→ WORK REQUEST
Look for "trưởng" in each line of the records, and copy the lines that have it.

Dataset items
┌──
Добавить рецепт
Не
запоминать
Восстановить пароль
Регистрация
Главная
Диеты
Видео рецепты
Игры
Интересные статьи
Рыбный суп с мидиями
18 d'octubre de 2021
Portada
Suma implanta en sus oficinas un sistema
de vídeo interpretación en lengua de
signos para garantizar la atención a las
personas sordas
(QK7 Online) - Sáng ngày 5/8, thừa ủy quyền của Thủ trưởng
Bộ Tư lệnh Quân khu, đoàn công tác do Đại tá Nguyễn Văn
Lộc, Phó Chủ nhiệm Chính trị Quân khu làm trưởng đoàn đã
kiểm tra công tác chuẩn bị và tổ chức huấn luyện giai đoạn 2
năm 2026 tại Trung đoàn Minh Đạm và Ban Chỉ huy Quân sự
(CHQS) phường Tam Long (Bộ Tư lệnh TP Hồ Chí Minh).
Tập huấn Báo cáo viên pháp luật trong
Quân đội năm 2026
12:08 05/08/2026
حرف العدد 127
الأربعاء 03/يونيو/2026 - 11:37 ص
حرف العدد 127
└──
┌──
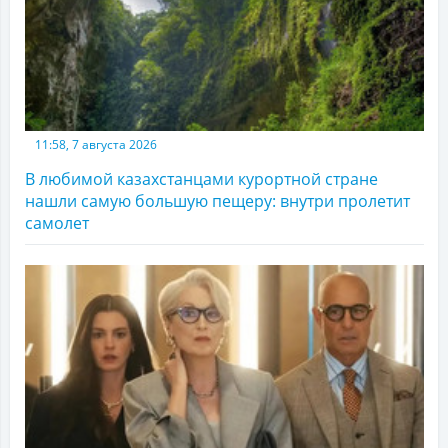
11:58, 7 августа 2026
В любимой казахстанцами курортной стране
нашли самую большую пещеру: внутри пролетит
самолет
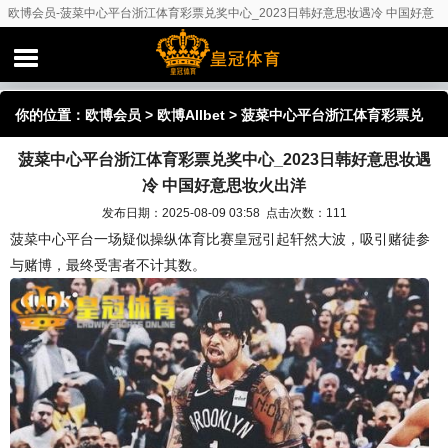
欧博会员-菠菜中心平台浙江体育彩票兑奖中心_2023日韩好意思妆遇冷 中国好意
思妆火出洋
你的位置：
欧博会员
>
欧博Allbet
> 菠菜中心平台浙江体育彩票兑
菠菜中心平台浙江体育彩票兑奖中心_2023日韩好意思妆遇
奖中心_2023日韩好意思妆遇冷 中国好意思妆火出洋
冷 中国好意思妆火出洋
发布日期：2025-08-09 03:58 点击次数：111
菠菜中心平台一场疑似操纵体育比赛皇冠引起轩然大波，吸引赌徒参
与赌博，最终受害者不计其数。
└──
→ WRITTEN ANSWER
(QK7 Online) - Sáng ngày 5/8, thừa ủy quyền của Thủ trưởng
Lộc, Phó Chủ nhiệm Chính trị Quân khu làm trưởng đoàn đã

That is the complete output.